You have the right to inspect and copy your protected health information You can ask to see or get a paper or electronic copy of your health information. We will provide a copy, or a summary of your health information, usually within 15 days of your request. We may charge a reasonable, cost-based fee as permissible by law.
Exceptions to record release: Psychotherapy process notes; information deemed harmful, unless required by law; information compiled in reasonable anticipation of, or use in, civil, criminal, or administrative action or proceeding or that are subject to law that prohibits access to protected health information.
You have the right to request a restriction of your protected health information You may ask us not to use or disclose any part of your protected health information for the purposes of treatment, payment, or mental health care operations. You may also request that any part of your protected health information not be disclosed to family members or friends who may be involved in your care. We will say “yes” unless required by law to share information.
You have the right to request to receive confidential communications from us by alternative means. You can ask us to contact you in a specific way (for example, home or office phone) or to send mail to a different address. We will say “yes” to all reasonable requests.
You have the right to request an amendment of your protected health information You can ask us to correct health information about you that you think is incorrect or incomplete. In certain cases we may deny your request for an amendment and will provide a written explanation to you within 60 days of your request.
You have the right to request an accounting of certain disclosures we have made, if any, of your protected health information You can ask for a list (accounting) of the times we have shared your health information for six years prior to the date you ask, who we shared it with, and why. We will include all disclosures except those about treatment, payment, and health care operations, and certain other disclosures (such as those you asked us to make). We will provide one accounting a year for free, but will charge a reasonable, cost-based fee for additional requests within a 12-month period.
You can choose someone to act for you. If you have given someone medical power of attorney or if someone is your legal guardian, that person can exercise your rights and make choices about your health information.

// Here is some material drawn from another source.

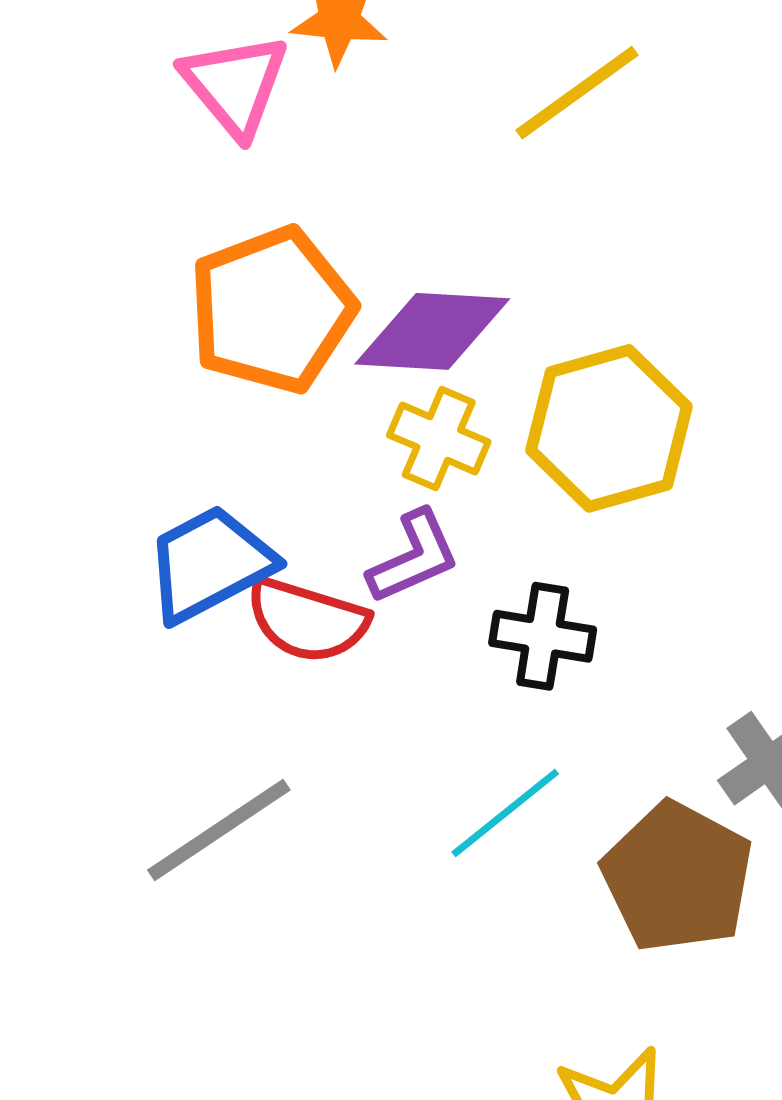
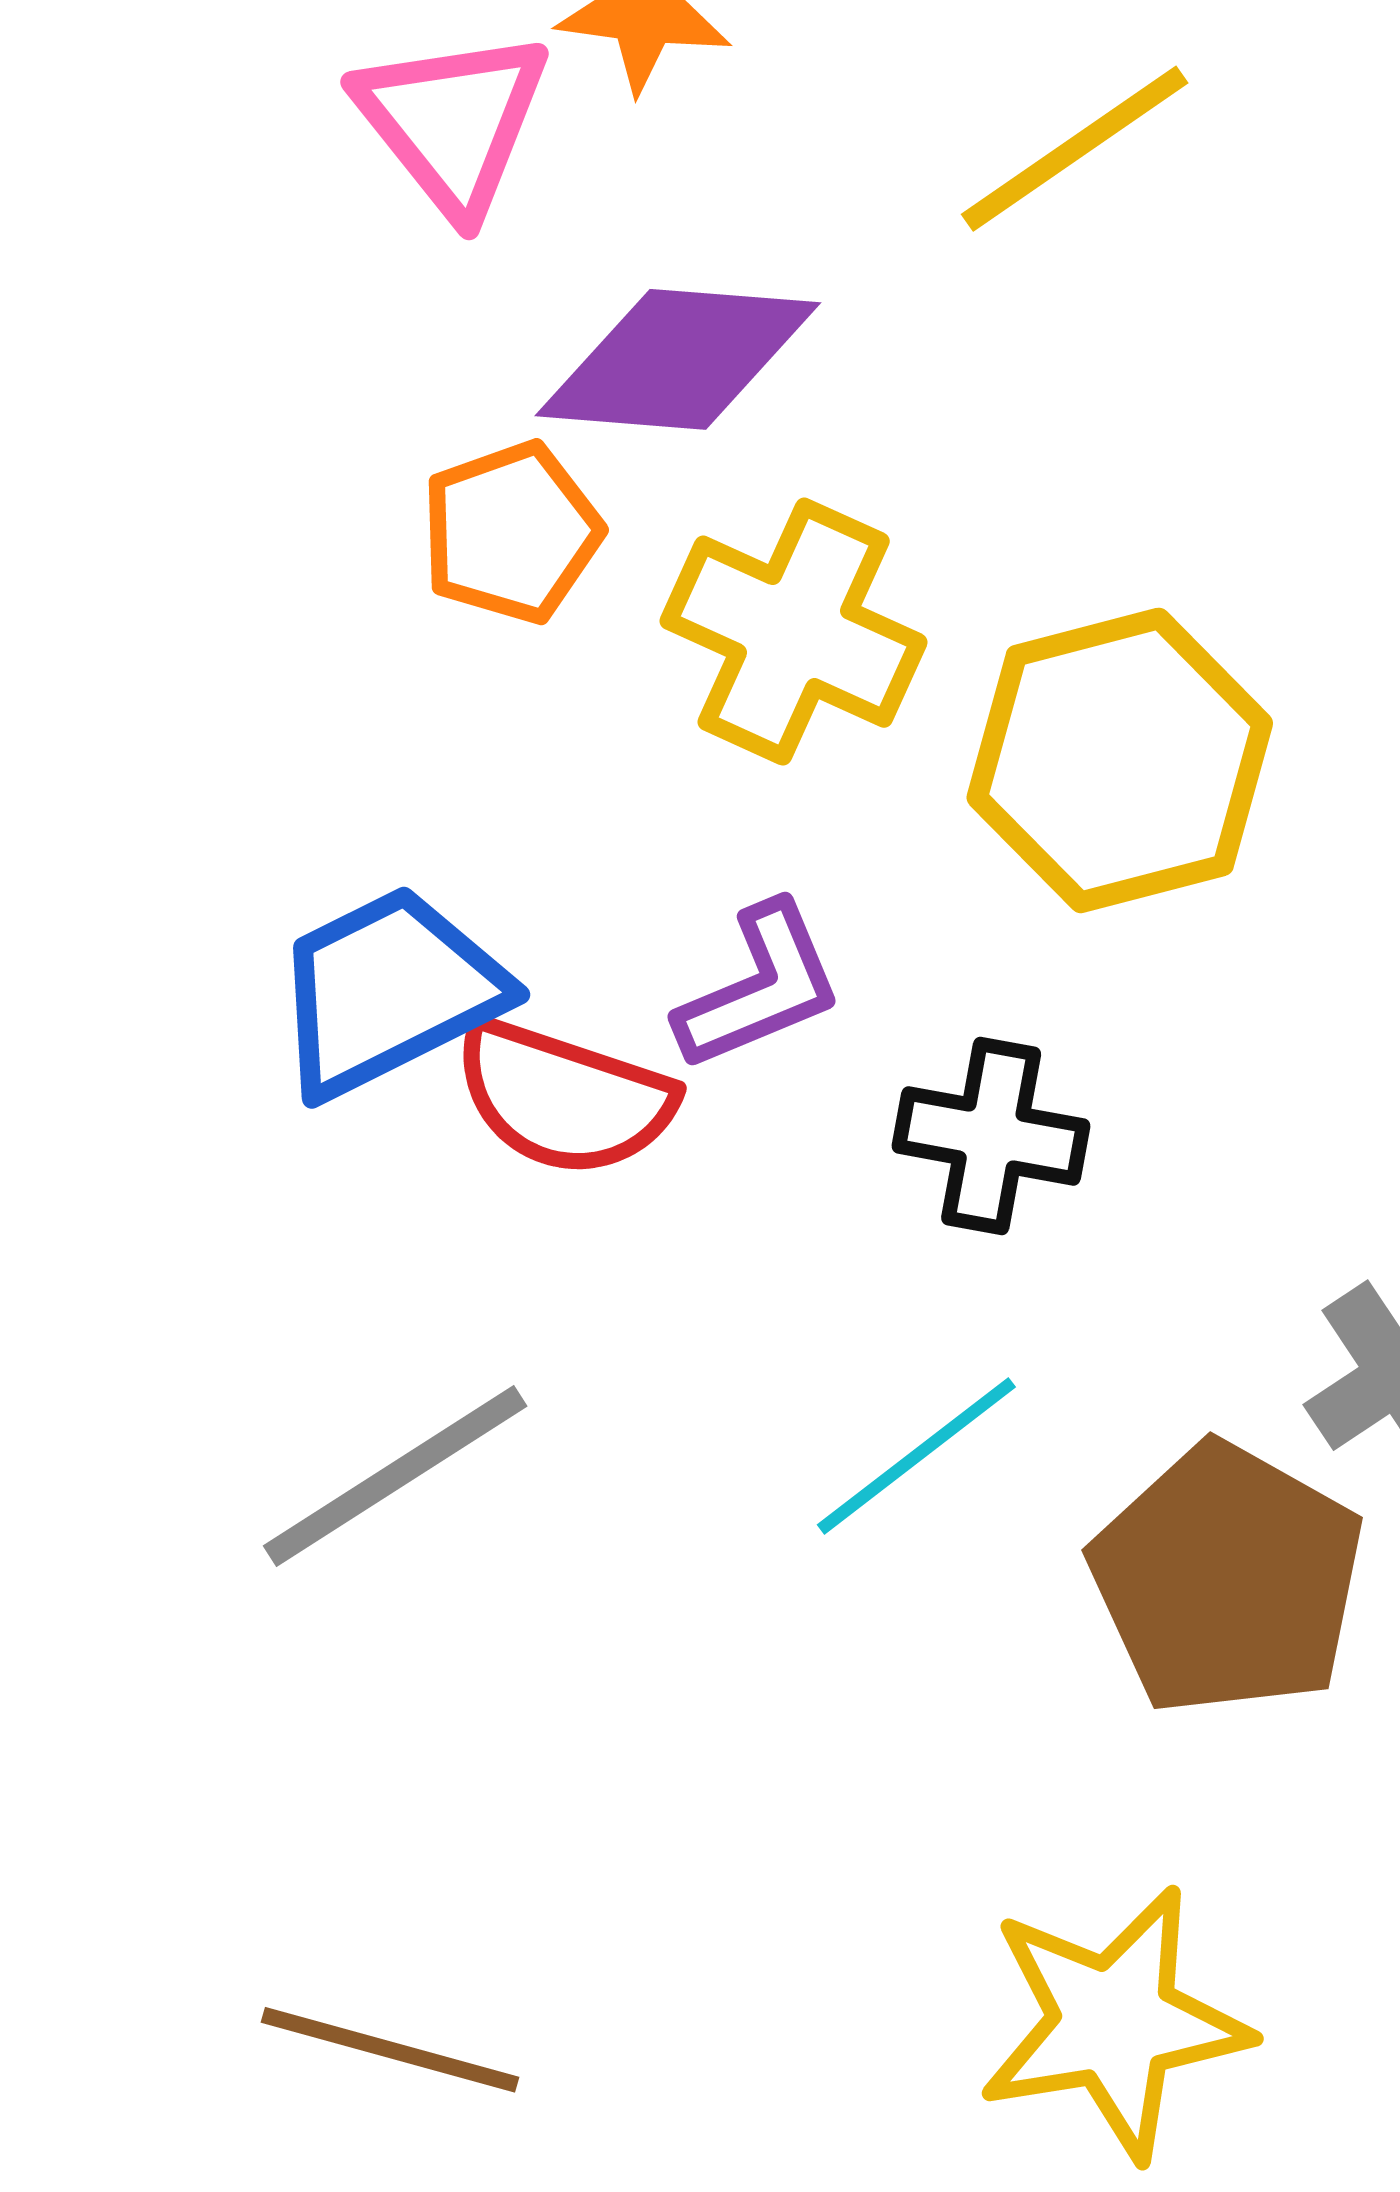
orange pentagon: (272, 310) -> (511, 532), size x0.6
purple diamond: (432, 331) -> (678, 359), moved
yellow cross: (439, 439) -> (794, 632), moved, size x1.4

You have a right to obtain a paper copy of this form from us.
You have the right to file a complaint if you feel your rights are being violated. You can contact us directly to discuss concerns you have about how your health information and your rights associated with such information. If we are unable to resolve your concerns, you have the right to file a complaint with the U.S. Department of Health and Human Services Office of Civil Rights. We will not retaliate against you for filing a complaint.